§ **DATA TO USE**
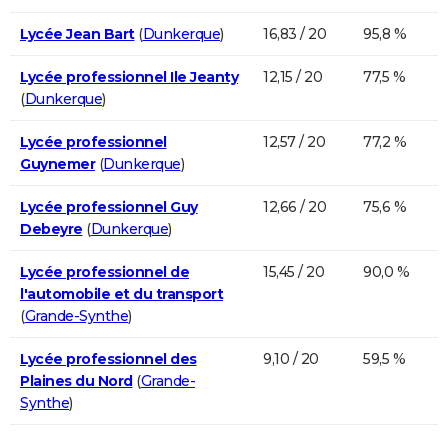
Lycée Jean Bart
(
Dunkerque
)
16,83 / 20
95,8 %
Lycée professionnel Ile Jeanty
12,15 / 20
77,5 %
(
Dunkerque
)
Lycée professionnel
12,57 / 20
77,2 %
Guynemer
(
Dunkerque
)
Lycée professionnel Guy
12,66 / 20
75,6 %
Debeyre
(
Dunkerque
)
Lycée professionnel de
15,45 / 20
90,0 %
l'automobile et du transport
(
Grande-Synthe
)
Lycée professionnel des
9,10 / 20
59,5 %
Plaines du Nord
(
Grande-
Synthe
)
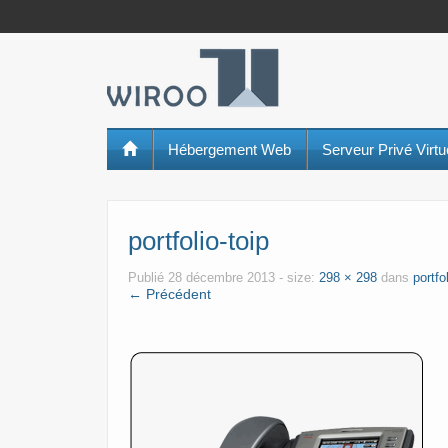
Hébergement Web
Serveur Privé Virt
portfolio-toip
Publié
28 décembre 2013
- size:
298 × 298
dans
portfo
← Précédent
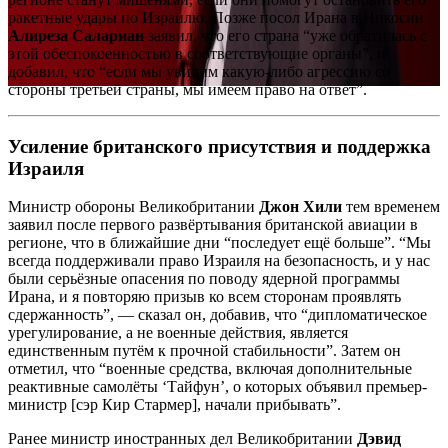
ракетные удары по Израилю. Позже посол Ирана в Никосии
Алиреза Салариан
заявил, что его страна “уже обратилась с
этой обеспокоенностью в соответствующие органы”, и
добавил, что “если мы увидим какую-либо агрессию со
стороны третьей страны, мы имеем право на ответ”.
Усиление британского присутствия и поддержка
Израиля
Министр обороны Великобритании
Джон Хили
тем временем
заявил после первого развёртывания британской авиации в
регионе, что в ближайшие дни “последует ещё больше”. “Мы
всегда поддерживали право Израиля на безопасность, и у нас
были серьёзные опасения по поводу ядерной программы
Ирана, и я повторяю призыв ко всем сторонам проявлять
сдержанность”, — сказал он, добавив, что “дипломатическое
урегулирование, а не военные действия, является
единственным путём к прочной стабильности”. Затем он
отметил, что “военные средства, включая дополнительные
реактивные самолёты ‘Тайфун’, о которых объявил премьер-
министр [сэр Кир Стармер], начали прибывать”.
Ранее министр иностранных дел Великобритании
Дэвид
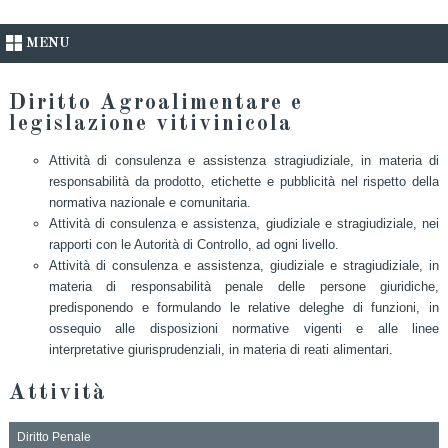
MENU
Diritto Agroalimentare e
legislazione vitivinicola
Attività di consulenza e assistenza stragiudiziale, in materia di
responsabilità da prodotto, etichette e pubblicità nel rispetto della
normativa nazionale e comunitaria.
Attività di consulenza e assistenza, giudiziale e stragiudiziale, nei
rapporti con le Autorità di Controllo, ad ogni livello.
Attività di consulenza e assistenza, giudiziale e stragiudiziale, in
materia di responsabilità penale delle persone giuridiche,
predisponendo e formulando le relative deleghe di funzioni, in
ossequio alle disposizioni normative vigenti e alle linee
interpretative giurisprudenziali, in materia di reati alimentari.
Attività
Diritto Penale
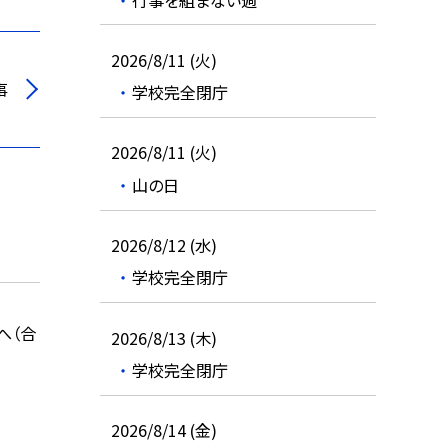
2026/8/11 (火)
事
学校完全閉庁
2026/8/11 (火)
山の日
2026/8/12 (水)
学校完全閉庁
へ（合
2026/8/13 (木)
学校完全閉庁
2026/8/14 (金)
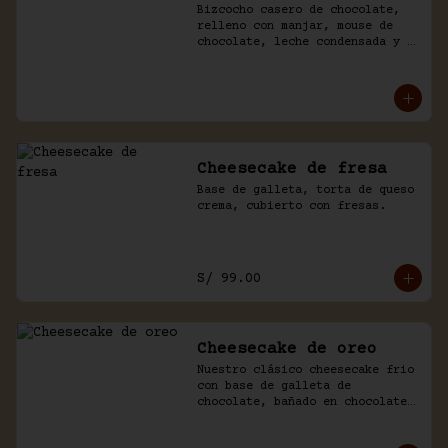
Bizcocho casero de chocolate, 
relleno con manjar, mouse de 
chocolate, leche condensada y 
fresas. Baño de chocolate y 
crema.
Cheesecake de fresa
Base de galleta, torta de queso 
crema, cubierto con fresas.
S/ 99.00
Cheesecake de oreo
Nuestro clásico cheesecake frio 
con base de galleta de 
chocolate, bañado en chocolate 
y trozos de galleta oreo.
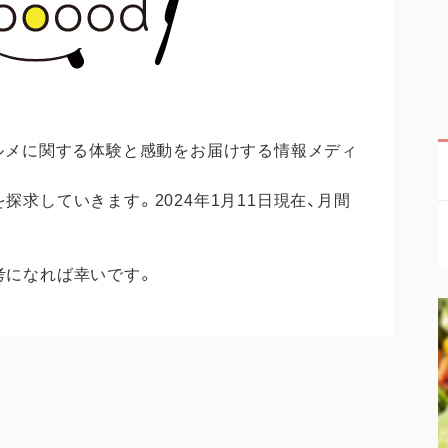
ルメに関する体験と感動をお届けする情報メディ
求していきます。2024年1月11日現在、月間
考になれば幸いです。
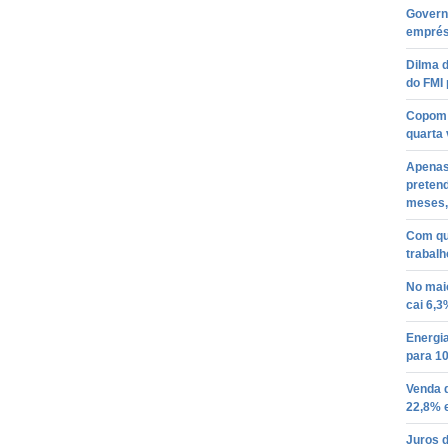
Govern
emprés
Dilma d
do FMI 
Copom 
quarta 
Apenas
pretend
meses,
Com qu
trabalh
No mai
cai 6,3
Energia
para 1
Venda d
22,8% 
Juros d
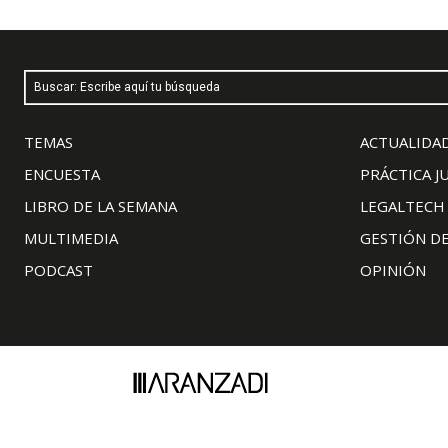
Buscar: Escribe aquí tu búsqueda
TEMAS
ACTUALIDAD
ENCUESTA
PRÁCTICA J
LIBRO DE LA SEMANA
LEGALTECH
MULTIMEDIA
GESTIÓN D
PODCAST
OPINIÓN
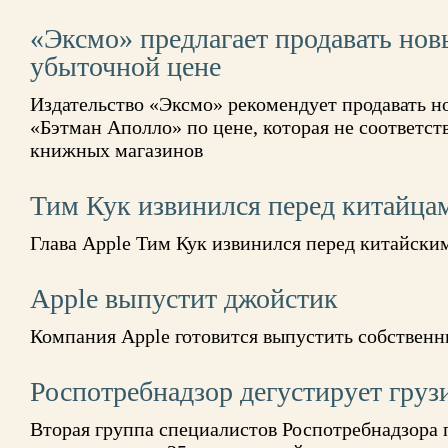
«Эксмо» предлагает продавать но
убыточной цене
Издательство «Эксмо» рекомендует продавать 
«Бэтман Аполло» по цене, которая не соответст
книжных магазинов
Тим Кук извинился перед китайца
Глава Apple Тим Кук извинился перед китайски
Apple выпустит джойстик
Компания Apple готовится выпустить собствен
Роспотребнадзор дегустирует груз
Вторая группа специалистов Роспотребнадзора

§ **WORK ORDER**
Above are some records. Reproduce the lines from the one with "materia di responsabilità" down to the one with "2026/8/13 (木)", keeping both, and leave every picture out.

§ **ANSWER BELOW**
materia di responsabilità penale delle persone giuridiche,
predisponendo e formulando le relative deleghe di funzioni, in
ossequio alle disposizioni normative vigenti e alle linee
interpretative giurisprudenziali, in materia di reati alimentari.
Attività
Diritto Penale
2026/8/11 (火)
事
学校完全閉庁
2026/8/11 (火)
山の日
2026/8/12 (水)
学校完全閉庁
へ（合
2026/8/13 (木)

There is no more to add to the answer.